### HOW TO COMPLETE THIS TASK:
Would you restate the entries below word for word, leaving out the images?

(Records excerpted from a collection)
•••••

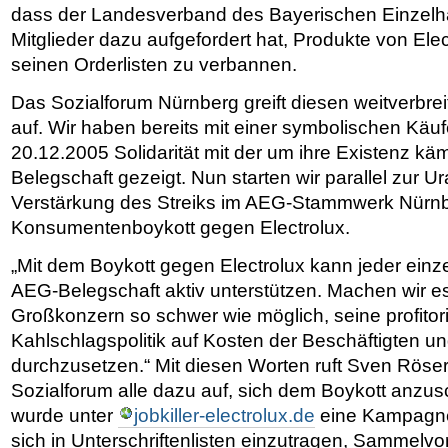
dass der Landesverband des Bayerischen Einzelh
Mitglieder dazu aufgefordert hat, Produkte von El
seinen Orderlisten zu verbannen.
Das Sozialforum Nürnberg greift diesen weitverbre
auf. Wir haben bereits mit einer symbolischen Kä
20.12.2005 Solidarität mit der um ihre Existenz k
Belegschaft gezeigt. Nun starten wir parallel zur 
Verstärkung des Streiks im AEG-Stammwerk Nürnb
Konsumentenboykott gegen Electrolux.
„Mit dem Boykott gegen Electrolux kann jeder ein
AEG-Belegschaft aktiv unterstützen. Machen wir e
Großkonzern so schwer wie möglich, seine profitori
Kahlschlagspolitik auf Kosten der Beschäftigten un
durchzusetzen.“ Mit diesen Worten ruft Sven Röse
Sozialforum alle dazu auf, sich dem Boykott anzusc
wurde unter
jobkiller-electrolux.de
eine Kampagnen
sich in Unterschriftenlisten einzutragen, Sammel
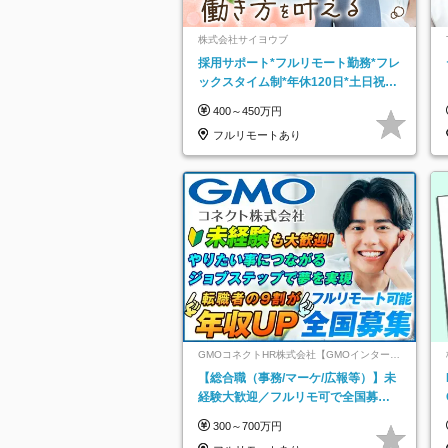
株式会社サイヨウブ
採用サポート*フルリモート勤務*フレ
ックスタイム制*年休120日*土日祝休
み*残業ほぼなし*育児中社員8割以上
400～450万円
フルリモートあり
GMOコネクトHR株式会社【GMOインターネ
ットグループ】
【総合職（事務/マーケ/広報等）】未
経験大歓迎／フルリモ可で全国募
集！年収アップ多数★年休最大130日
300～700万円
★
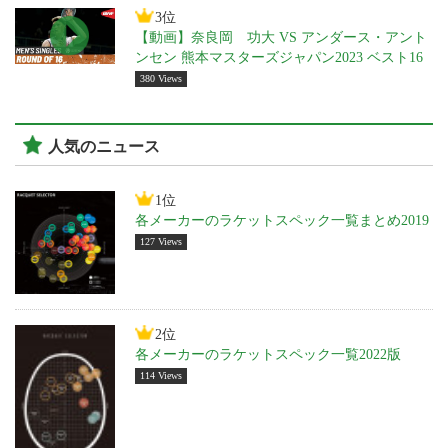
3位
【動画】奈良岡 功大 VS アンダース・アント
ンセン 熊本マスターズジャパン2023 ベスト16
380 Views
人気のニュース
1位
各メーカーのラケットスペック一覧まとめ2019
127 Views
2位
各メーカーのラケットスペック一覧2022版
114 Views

•••••

### TASK RESPONSE:
dass der Landesverband des Bayerischen Einzelh
Mitglieder dazu aufgefordert hat, Produkte von El
seinen Orderlisten zu verbannen.
Das Sozialforum Nürnberg greift diesen weitverbre
auf. Wir haben bereits mit einer symbolischen Kä
20.12.2005 Solidarität mit der um ihre Existenz k
Belegschaft gezeigt. Nun starten wir parallel zur 
Verstärkung des Streiks im AEG-Stammwerk Nürnb
Konsumentenboykott gegen Electrolux.
„Mit dem Boykott gegen Electrolux kann jeder ein
AEG-Belegschaft aktiv unterstützen. Machen wir e
Großkonzern so schwer wie möglich, seine profitori
Kahlschlagspolitik auf Kosten der Beschäftigten un
durchzusetzen.“ Mit diesen Worten ruft Sven Röse
Sozialforum alle dazu auf, sich dem Boykott anzusc
wurde unter
jobkiller-electrolux.de
eine Kampagnen
sich in Unterschriftenlisten einzutragen, Sammel
株式会社サイヨウブ
採用サポート*フルリモート勤務*フレ
ックスタイム制*年休120日*土日祝休
み*残業ほぼなし*育児中社員8割以上
400～450万円
フルリモートあり
GMOコネクトHR株式会社【GMOインターネ
ットグループ】
【総合職（事務/マーケ/広報等）】未
経験大歓迎／フルリモ可で全国募
集！年収アップ多数★年休最大130日
300～700万円
★
3位
【動画】奈良岡 功大 VS アンダース・アント
ンセン 熊本マスターズジャパン2023 ベスト16
380 Views
人気のニュース
1位
各メーカーのラケットスペック一覧まとめ2019
127 Views
2位
各メーカーのラケットスペック一覧2022版
114 Views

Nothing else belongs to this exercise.